> [About this task]: Reproduce the entries in full. Exclude all images from the copy.

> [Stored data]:

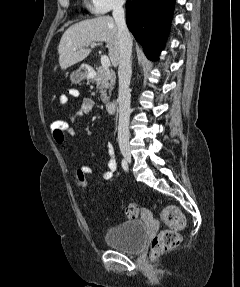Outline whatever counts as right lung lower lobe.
Masks as SVG:
<instances>
[{
    "instance_id": "98d812e1",
    "label": "right lung lower lobe",
    "mask_w": 240,
    "mask_h": 287,
    "mask_svg": "<svg viewBox=\"0 0 240 287\" xmlns=\"http://www.w3.org/2000/svg\"><path fill=\"white\" fill-rule=\"evenodd\" d=\"M174 0H127L126 22L150 60H157L168 34Z\"/></svg>"
}]
</instances>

> [Output]:
Outline whatever counts as right lung lower lobe.
Masks as SVG:
<instances>
[{
    "instance_id": "98d812e1",
    "label": "right lung lower lobe",
    "mask_w": 240,
    "mask_h": 287,
    "mask_svg": "<svg viewBox=\"0 0 240 287\" xmlns=\"http://www.w3.org/2000/svg\"><path fill=\"white\" fill-rule=\"evenodd\" d=\"M174 0H127L126 22L150 60H157L168 34Z\"/></svg>"
}]
</instances>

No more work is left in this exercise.